En règle générale, le membre de la commission d’arbitrage mentionné l’art. 3, al. 1, 1 re phrase, dirige la procédure.

Les notifications se font par lettres recommandées contre reçu du destinatoine ou récépissé.

Art. 5

La commission d’arbitrage demande aux intéressés tous les renseignements nécessaires à l’éclaircissement du cas et pour compléter le dossier.

Les preuves nécessaires sont établies par la commission d’arbitrage, par un de ses membres ou par un juge à qui on en a fait la demande (art. 6, al. 6, de l’accord). Peuvent également être utilisés des moyens de preuve que les intéressés n’ont pas invoqués. Lors de l’administration des preuves, les intéressés doivent être entendus.

Par intéressés on entend le requérant et les deux établissements de compensation.

Art. 6

La commission d’arbitrage peut ordonner sur demande ou d’office un débat oral.

Les délibérations de la commission d’arbitrage sont dans tous les cas secrétes.

Art. 7

La décision de la commission d’arbitrage doit être notifiée aux intéressés par écrit et avec indication des motifs.

Art. 8

Le requérant succombant doit être condamné au paiement d’émoluments de procédure. Dans des cas spéciaux, la commission d’arbitrage peut, pour des raisons d’équité, renoncer totalement ou partiellement à exiger des émoluments.

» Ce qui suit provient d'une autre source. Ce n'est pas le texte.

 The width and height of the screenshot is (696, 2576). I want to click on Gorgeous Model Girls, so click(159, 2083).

La commission d’arbitrage fixe les émoluments en fonction de la valeur litigieuse à établir par elle et en tenant compte de la mesure dans laquelle elle a dû s’occuper de l’affaire, ainsi que de ses frais pour l’administration des preuves; les émoluments peuvent être de l’ordre de 25 à 3000 francs suisses ou marks allemands (protocole de signature ad art. 6 de l’accord, lettre c). Ils sont diminués en conséquence si le requérant n’a que partiellement tort ou si la requête est retirée en cours de procédure.

Art. 9

Avant de commencer son activité, la commission d’arbitrage doit demander au requérant de justifier, dans un délai déterminé, avoir payé sur les émoluments de procédure une avance égale au montant approximatif qui serait mis à sa charge au cas où il succomberait.

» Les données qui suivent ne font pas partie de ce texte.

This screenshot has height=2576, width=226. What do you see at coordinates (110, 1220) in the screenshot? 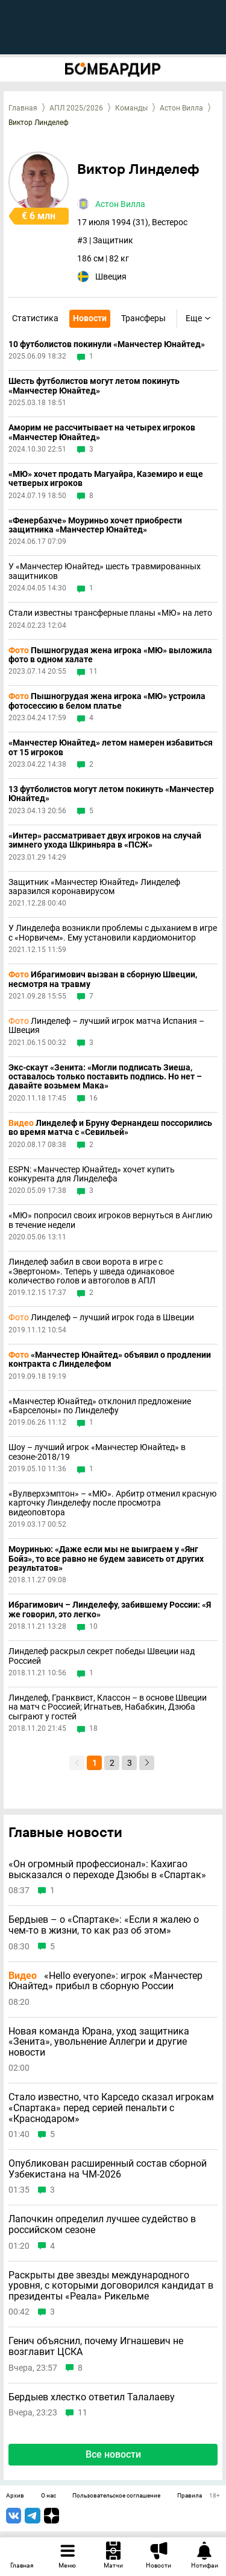 I see `«МЮ» попросил своих игроков вернуться в Англию в течение недели` at bounding box center [110, 1220].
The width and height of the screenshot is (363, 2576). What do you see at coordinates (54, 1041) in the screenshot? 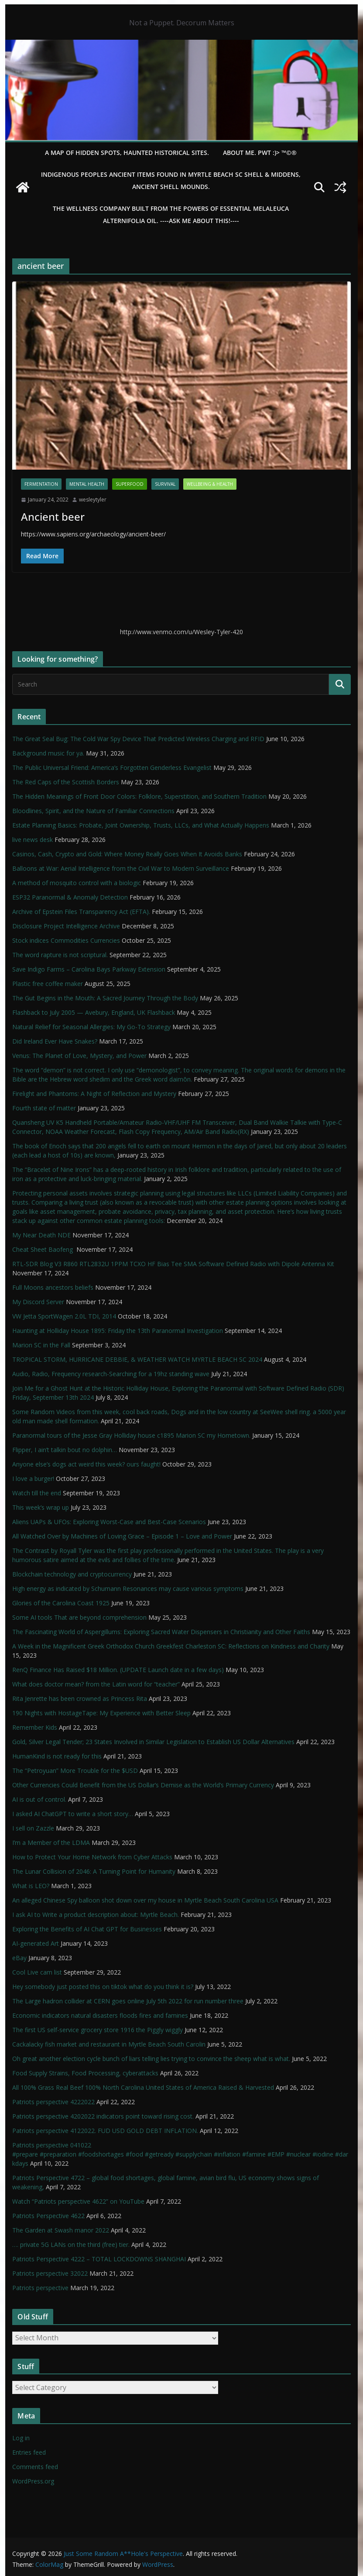 I see `Did Ireland Ever Have Snakes?` at bounding box center [54, 1041]. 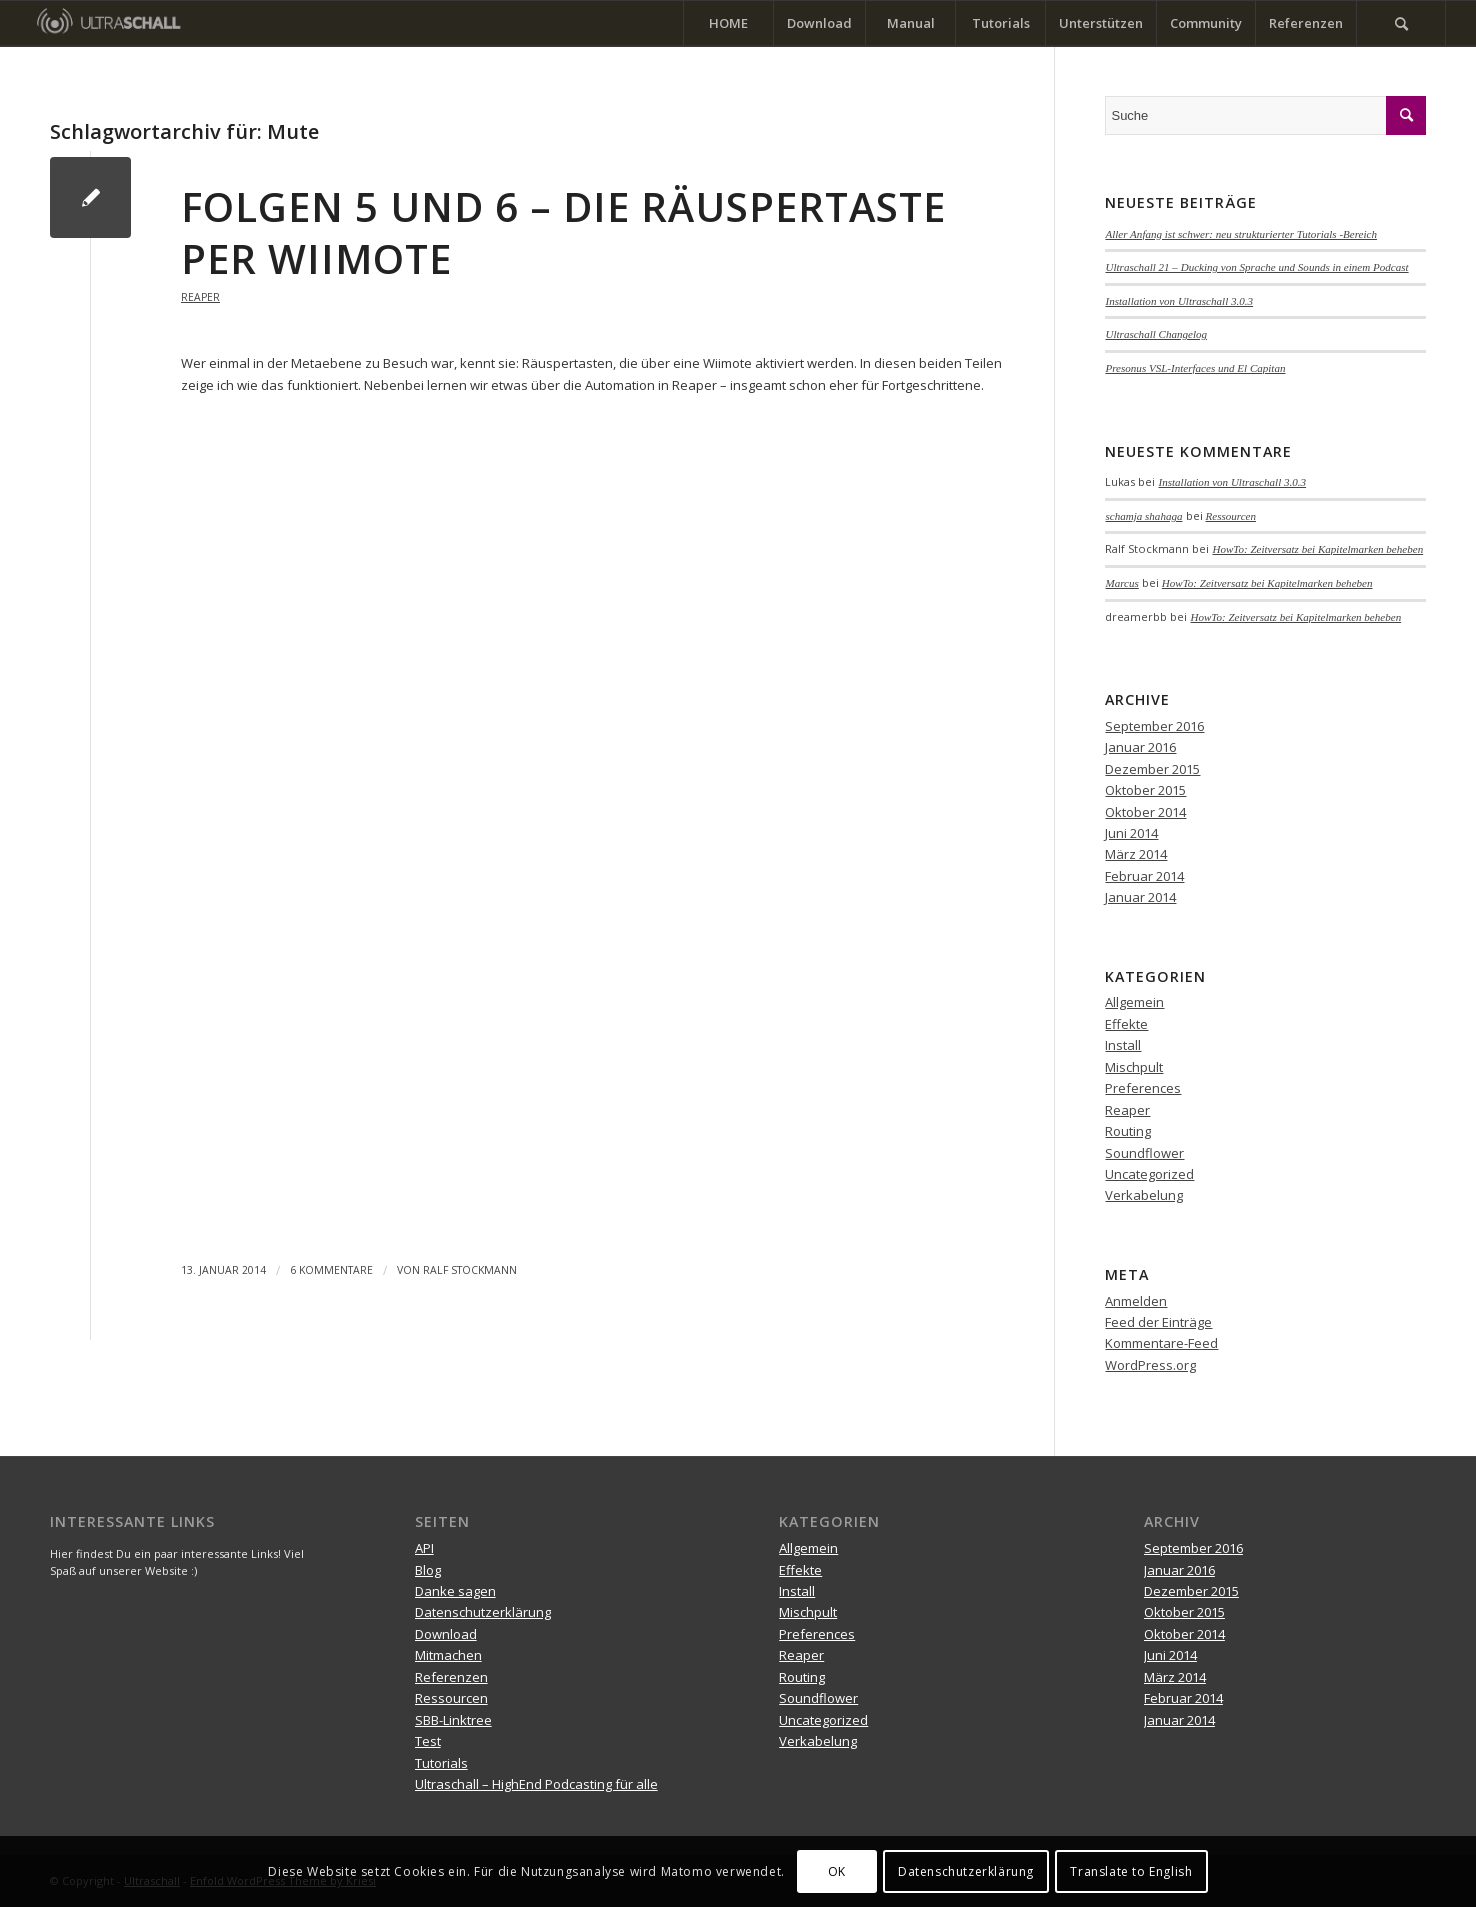 This screenshot has height=1907, width=1476. Describe the element at coordinates (453, 1720) in the screenshot. I see `SBB-Linktree` at that location.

Elle peut en faire abstraction si le requérant justifie de son indigence ou si d’autres raisons d’équité s’y opposent.

Si la justification du paiement de l’avance n’est pas donnée dans le délai fixé, la commission d’arbitrage déclare la requête retirée.

Les décisions mentionnées aux al. 2 et 3 doivent être prises par les deux membres de la commission d’arbitrage.

Art. 10

Le présent règlement entre en vigueur le 1 er septembre 1958. Bonn, le 27 juin 1958.